# REQUIRED WORK:
Starting at the line that contains "Tähelepanu!", repeat each line exactly until the records end, keeping both the first and the last.

# DATASET EXCERPTS:

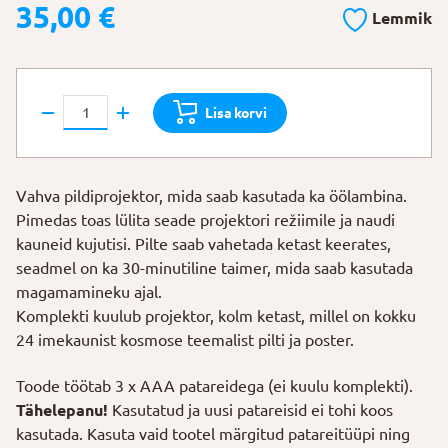
35,00
€
Lemmik
Projektor-
Lisa korvi
öövalgusti
"Kosmos"
kogus
Vahva pildiprojektor, mida saab kasutada ka öölambina.
Pimedas toas lülita seade projektori režiimile ja naudi
kauneid kujutisi. Pilte saab vahetada ketast keerates,
seadmel on ka 30-minutiline taimer, mida saab kasutada
magamamineku ajal.
Komplekti kuulub projektor, kolm ketast, millel on kokku
24 imekaunist kosmose teemalist pilti ja poster.
Toode töötab 3 x AAA patareidega (ei kuulu komplekti).
Tähelepanu!
Kasutatud ja uusi patareisid ei tohi koos
kasutada. Kasuta vaid tootel märgitud patareitüüpi ning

# EXERCISE SOLUTION:
Tähelepanu!
Kasutatud ja uusi patareisid ei tohi koos
kasutada. Kasuta vaid tootel märgitud patareitüüpi ning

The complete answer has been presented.